Adenanthera pavonina L.
Family
Leguminosae
Synonyms
Adenanthera gersenii Scheffer.
Vernacular Names
Malaysia | Saga tumpul (Peninsular). |
English | Coralwood. |
Indonesia | Kitoke laut (Sundanese), saga telik, segawe sabrang (Javanese). |
Thailand | Ma klam ta chang, ma klam ton (General), ma hok daeng (Northern). |
Philippines | Malatanglin (Filipino). |
Myanmar | Mai-chek. |
Cambodia |
Chan’ trèi. |
Laos |
Lam2. |
Geographical Distributions
Adenanthera pavonina is distributed in Sri Lanka, southern Burma (Myanmar), Indo-China, southern China, Thailand, throughout Malesia (except for the Philippines) and the Solomon Islands; widely cultivated and occasionally naturalised within this region, but also commonly planted in India and Africa.
Description
Adenanthera pavonina is mostly deciduous, small to medium-sized trees that can reach up to 30(-40) m tall. It is rarely shrubs. The bole is straight and cylindrical to rather poorly shaped, branchless for up to 16 m, measures up to 100(-200) cm in diametre and usually with low and small buttresses but occasionally up to 4 m high. The bark surface is smooth to cracked, fissured or flaky and reddish-brown to brown, grey-brown or pale pinkish-grey. The inner bark is soft and pale brown. The crown spreads, diffuse and uneven.

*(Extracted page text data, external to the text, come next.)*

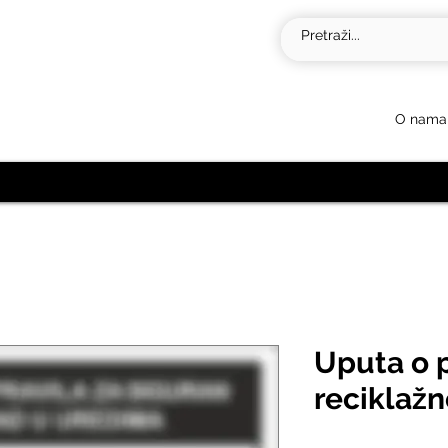
O nama
Uputa o 
reciklaž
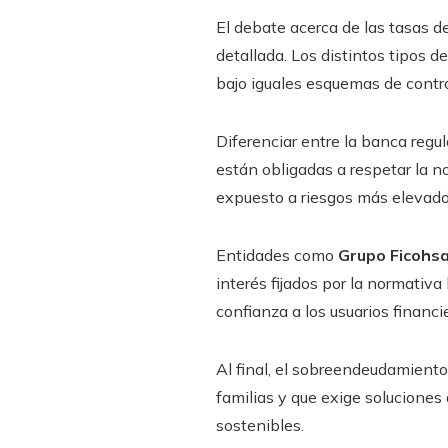
El debate acerca de las tasas 
detallada. Los distintos tipos 
bajo iguales esquemas de contro
Diferenciar entre la banca regul
están obligadas a respetar la n
expuesto a riesgos más elevado
Entidades como
Grupo Ficohs
interés fijados por la normativ
confianza a los usuarios financi
Al final, el sobreendeudamiento
familias y que exige soluciones
sostenibles.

The leaves are arranged spirally, bipinnate and without glands. The first 2 leaves are arranged opposite while the subsequent ones are arranged spirally. The first few leaves are pinnate while the subsequent ones are bipinnate. The leaflets are alternate and entire. The stipules are small and caducous.
The inflorescence is terminal and axillary, consists of many-flowered, simple, spike-like racemes, solitary or few together. The flowers are 5-merous, small and with jointed pedicels. The sepal lobes are valvate as well as the petals. There are 10 free stamens. The ovary is superior, 1-locular and with many ovules and simple style.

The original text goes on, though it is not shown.